- Letztes Jahr bin ich als einzige Frau mit sichtbarer Behinderung ins Europaparlament gewählt worden. Von 705 Abgeordneten: 1 Frau mit sichtbarer Behinderung. Das ist schon bitter. Und das schlimmste daran, als Kind hätte ich nicht damit gerechnet.
- Das darf nicht sein. Es darf nicht sein, dass uns von klein auf nicht die gleichen Perspektiven in Aussicht gestellt werden wie Menschen ohne Behinderung. Und es darf nicht sein, dass Menschen mit Behinderung aus diesem Grund nicht sichtbar sind.
- Behinderung darf kein Ausschlusskriterium sein. Wir brauchen mehr Frauen mit Behinderung, die Bundeskanzlerinnen, Fernsehmoderatorinnen, Firmenchefinnen oder Schauspielerinnen werden. Die uns und der Gesellschaft zeigen, dass Chancengleichheit möglich ist. – Dafür kämpfe ich auf europäischer Ebene.

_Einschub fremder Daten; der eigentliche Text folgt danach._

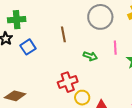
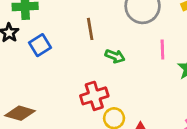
green arrow: (90, 56) -> (115, 56), moved

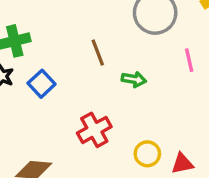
red cross: (94, 96) -> (94, 130), moved

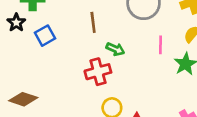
red cross: (94, 130) -> (98, 72), moved

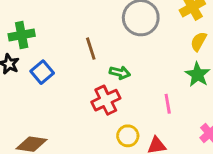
pink line: (161, 45) -> (168, 104), moved

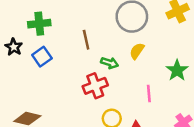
green cross: (22, 35) -> (39, 24), moved
yellow semicircle: (199, 41) -> (137, 51), moved

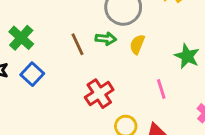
green cross: (39, 24) -> (21, 38), turned -30
green arrow: (110, 63) -> (106, 39), moved

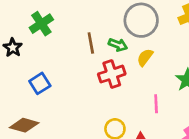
blue square: (32, 74) -> (40, 83), moved
red cross: (99, 94) -> (112, 74), moved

- Auch wenn Inklusion auf nationaler Ebene umgesetzt werden muss, kann die EU die Mitgliedstaaten an ihre Verpflichtungen erinnern, Druck ausüben und Mittel bereitstellen. Denn auch die EU hat 2010 die UN-Behindertenrechtskonvention unterschrieben und sich zur Wahrung der Rechte von Menschen mit Behinderung verpflichtet.

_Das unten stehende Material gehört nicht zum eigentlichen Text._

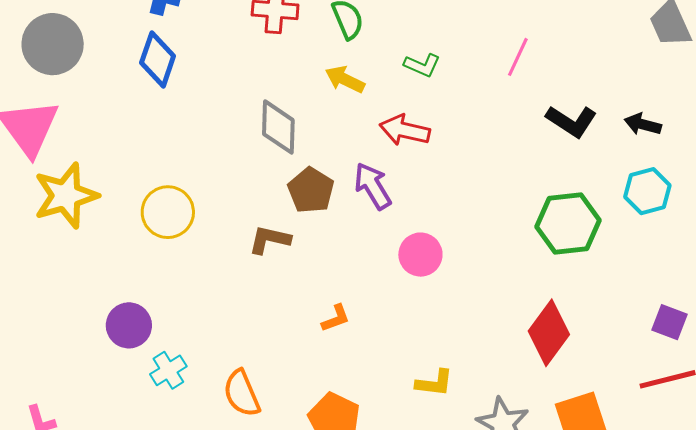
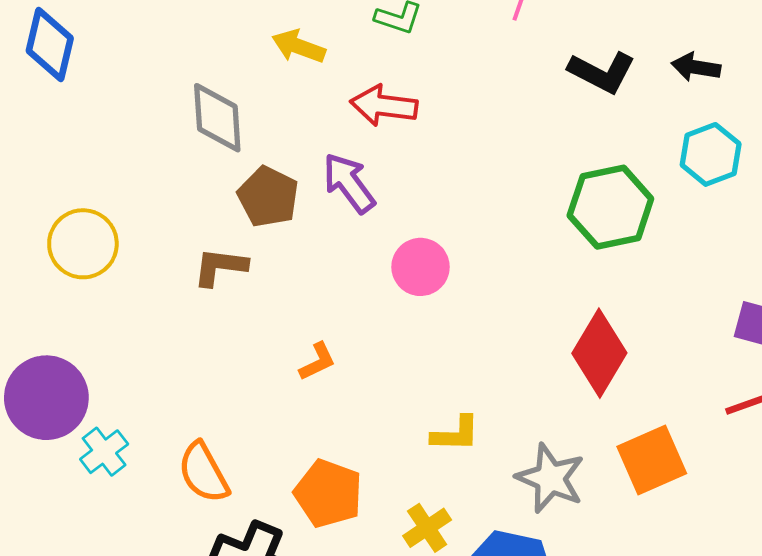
purple circle: (129, 325) -> (46, 398), size x1.4

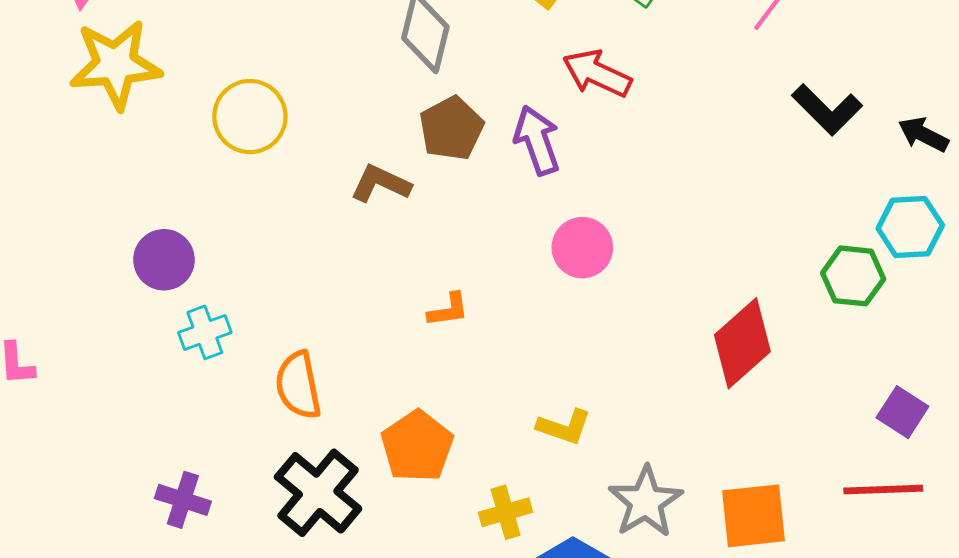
green hexagon: (610, 207) -> (853, 276), moved, size x0.7
red diamond: (599, 353) -> (742, 343), moved
purple circle: (46, 398) -> (164, 260), size x0.7

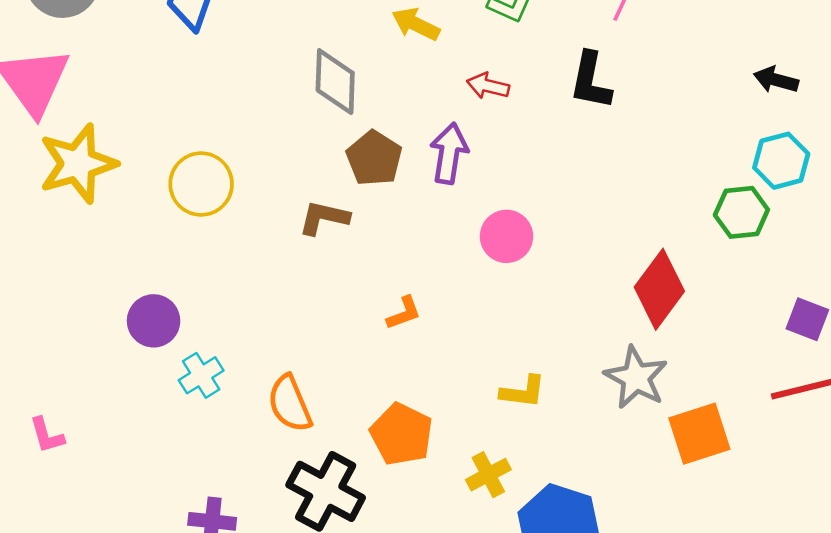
red arrow: (597, 73) -> (488, 86), size x0.7
black L-shape: (827, 109) -> (591, 81), moved, turned 68
purple arrow: (537, 140) -> (449, 153), turned 40
gray star: (646, 502) -> (636, 378), moved

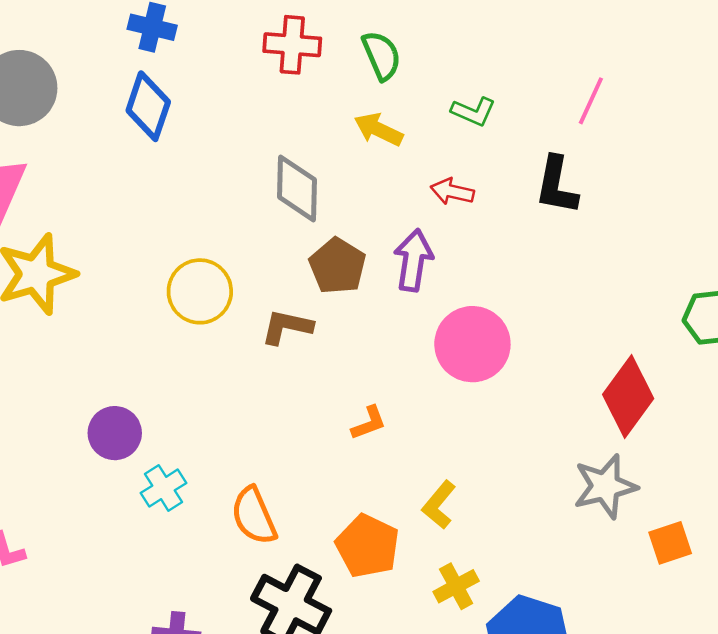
yellow circle: (201, 184) -> (200, 291), moved
pink circle: (507, 236) -> (472, 344), size x1.4
gray star: (636, 378) -> (605, 486), turned 30
yellow L-shape: (523, 392) -> (439, 505), moved, turned 123
orange square: (699, 434) -> (670, 543), size x0.7

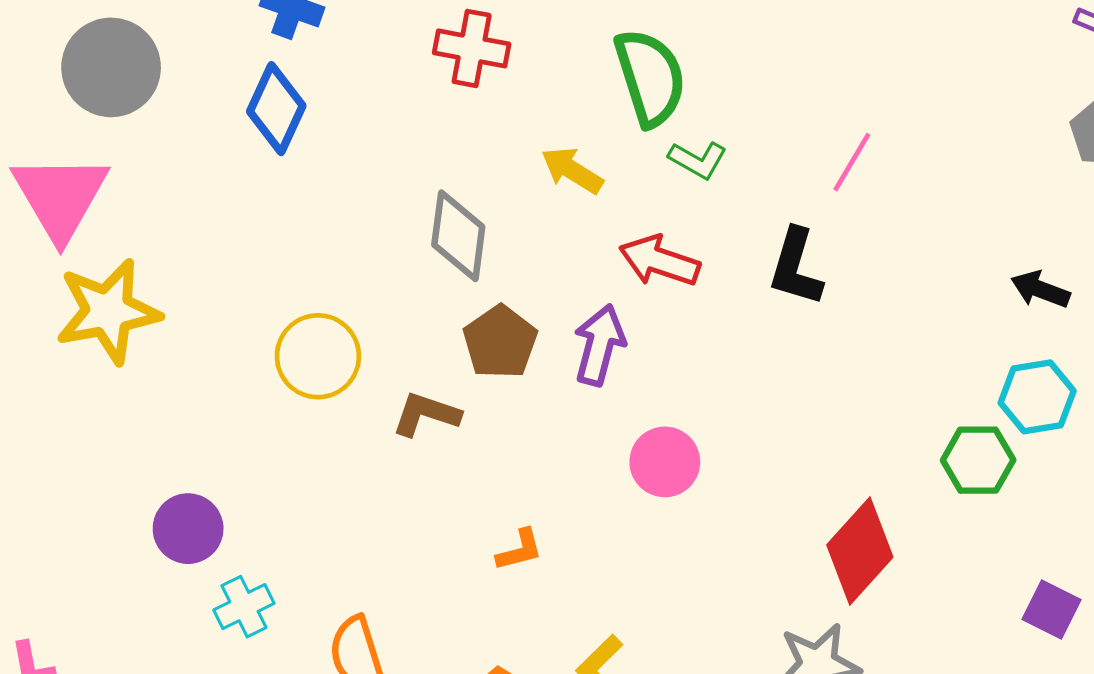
green semicircle: (381, 55) -> (650, 77), moved, size x1.5
red arrow: (452, 192) -> (659, 261), size x1.4
pink circle: (472, 344) -> (665, 462), size x0.7

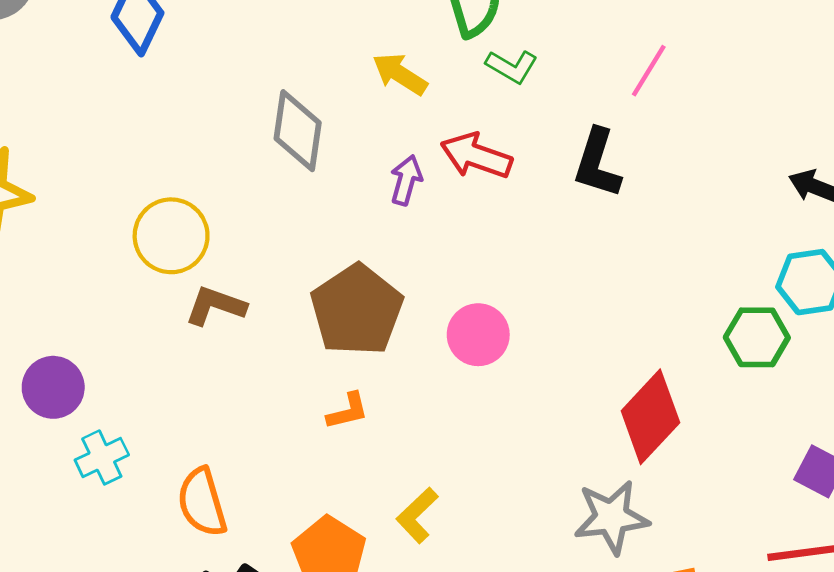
brown pentagon: (500, 342) -> (357, 310), moved, size x1.4
purple arrow: (599, 345) -> (406, 180), moved, size x0.7
brown L-shape: (426, 414) -> (215, 306), moved

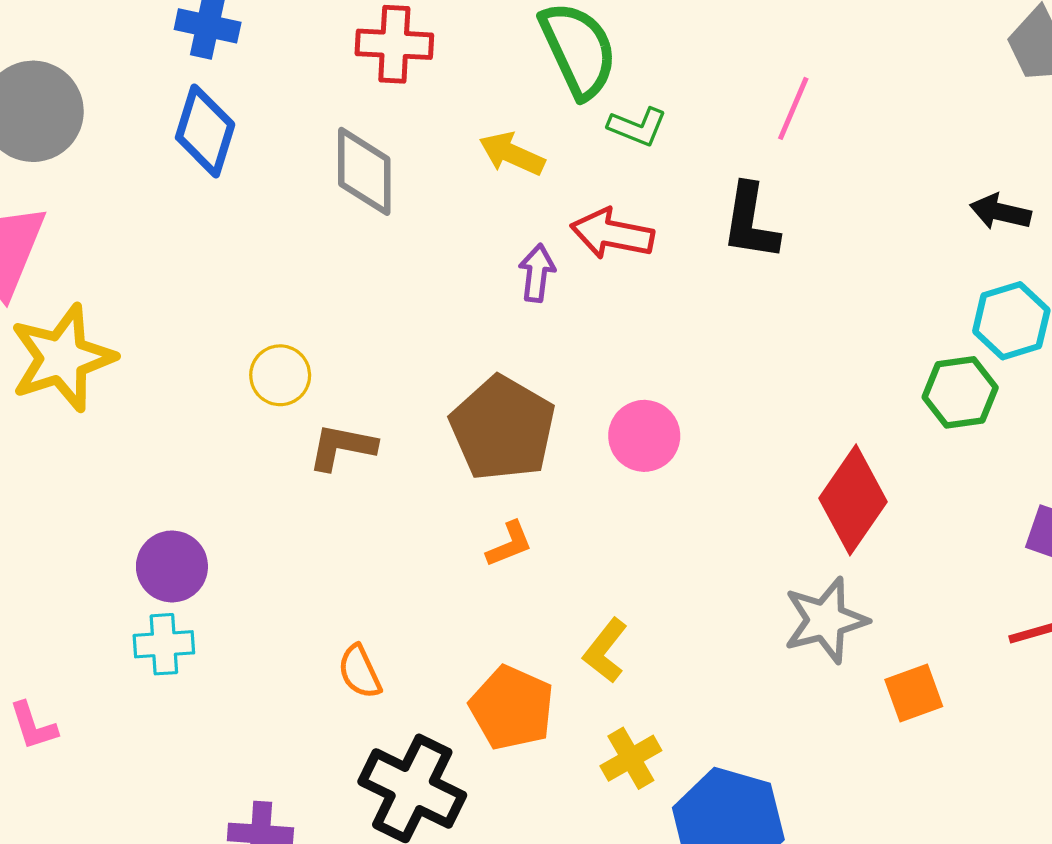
gray diamond: (298, 131) -> (364, 171), moved
yellow circle: (171, 236) -> (280, 375), size x0.7
cyan cross: (102, 457) -> (164, 644), moved, turned 30
orange semicircle: (202, 502) -> (360, 672), size x0.7

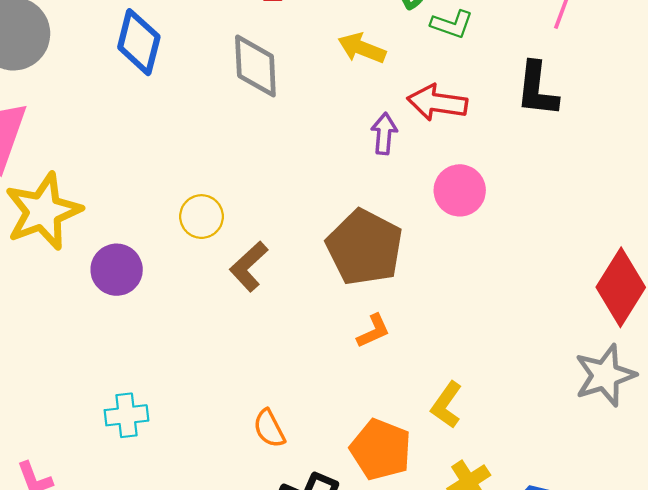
pink circle: (644, 436) -> (460, 190), moved
brown L-shape: (342, 447) -> (249, 266), turned -51
purple circle: (172, 566) -> (117, 270), moved

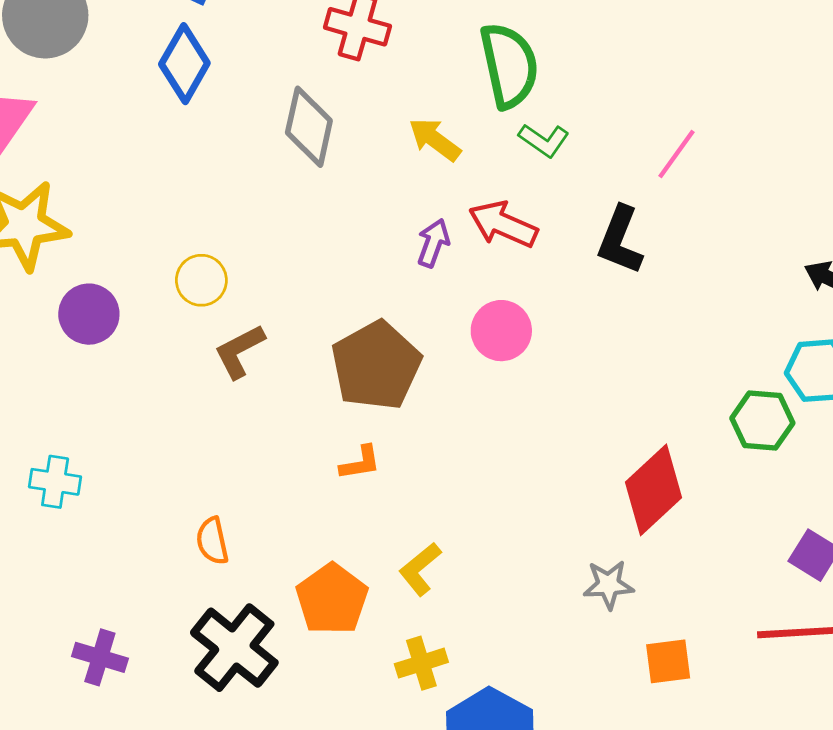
gray star: (605, 375) -> (608, 585), size x0.7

- Auf Europäischer Ebenen tut sich was. Im Frühling hat das Europäische Parlament, auf meine Initiative hin, eine Resolution verabschiedet, die die europäische Kommission dazu auffordert, eine starke Strategie zugunsten von Menschen mit Behinderung für die Zeit nach 2020 zu erarbeiten. Ende des Jahres wird die Kommission einen ersten Entwurf dazu vorlegen.

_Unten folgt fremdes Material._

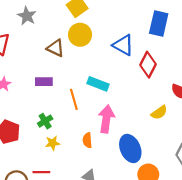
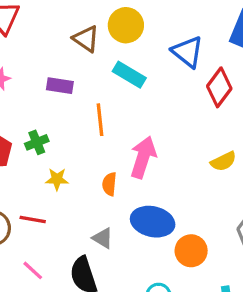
cyan rectangle: (98, 84) -> (129, 75), moved
green cross: (45, 121) -> (37, 142), moved
blue ellipse: (130, 148) -> (153, 222), moved, turned -64

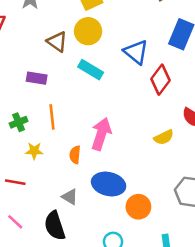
orange line: (100, 120) -> (52, 117), moved

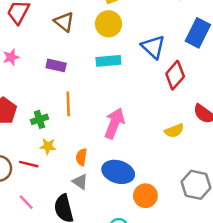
brown triangle: (57, 42) -> (64, 22), moved
cyan rectangle: (91, 70) -> (108, 61), turned -40
green cross: (19, 122) -> (39, 119), moved
yellow star: (34, 151) -> (48, 146), moved
orange semicircle: (75, 155) -> (81, 157), moved

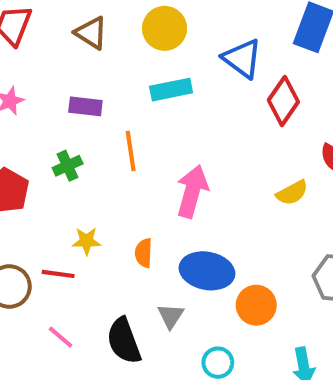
orange line: (68, 104) -> (131, 151), moved
green cross: (39, 119) -> (68, 166), moved
gray triangle: (80, 182) -> (171, 316), moved, turned 35

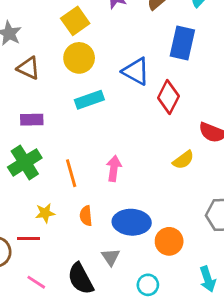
orange line: (131, 151) -> (71, 173), moved
green cross: (68, 166) -> (25, 162), size x1.6
pink arrow: (192, 191) -> (114, 168), size x0.7

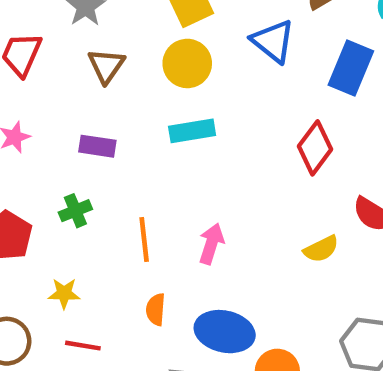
brown triangle: (29, 68) -> (106, 66), turned 30
blue triangle: (136, 71) -> (273, 41), moved
green cross: (25, 162) -> (75, 211), size x0.6
yellow star: (45, 213) -> (64, 293), moved
red line: (29, 238) -> (83, 346), moved

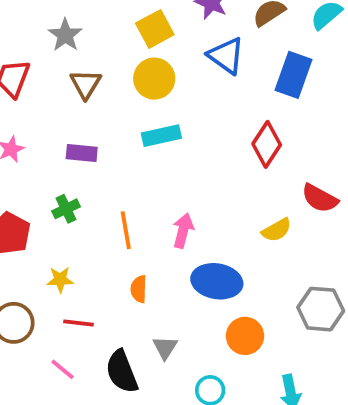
blue ellipse: (225, 332) -> (217, 281), moved

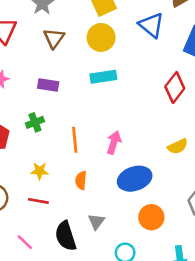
yellow star: (60, 280) -> (40, 171), moved
blue ellipse: (217, 281) -> (135, 179), turned -32
pink line: (63, 369) -> (25, 242), moved

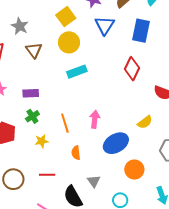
blue triangle: (151, 25) -> (105, 25), turned 35
purple rectangle: (48, 85) -> (31, 93), moved
yellow semicircle: (178, 146) -> (145, 122), moved
yellow star: (40, 171) -> (42, 141), moved

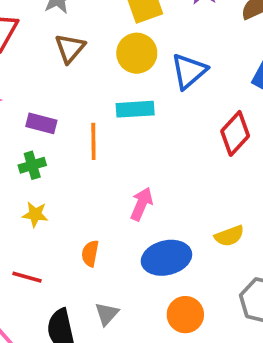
blue triangle: (105, 25) -> (189, 71), moved
orange line: (65, 123) -> (93, 141), moved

- Wir fordern eine stärkere Kontrolle der Mitgliedstaaten, um Missstände besser aufweisen und nachgehen zu können. Die Rechte von Menschen mit Behinderung müssen in allen EU-Richtlinien berücksichtigt werden: von Arbeits- bis hin zu Kulturpolitik. Wir fordern die Förderung selbstbestimmten Lebens – weg von Einrichtungen. Statt Einrichtungen sollen lokale Dienst- und Unterstützungsleistungen stärker gefördert werden. Wir fordern bessere Unterstützung und Entlastung von pflegenden Angehörigen. Außerdem muss die europäische Freizügigkeit für alle, also auch endlich für Menschen mit Behinderung gelten. Dafür brauchen wir einen europäischen Schwerbehindertenausweis, gegenseitiges Anerkennung nationaler Definitionen von Behinderung und barrierefreies Reisen durch ganz Europa. Frauen und Mädchen, die oft Opfer von Mehrfachdiskriminierung sind, müssen besonders unterstützt werden. Ihr seht, die Liste ist lang..
- Ein großer Rückschlag war für uns die Corona-Pandemie. Covid-19 hat uns noch einmal schmerzlich die Folgen mangelnder Inklusion verdeutlicht. Das abgeschottete Leben in Einrichtungen hatte für viele verheerende – teils sogar tödliche – Konsequenzen.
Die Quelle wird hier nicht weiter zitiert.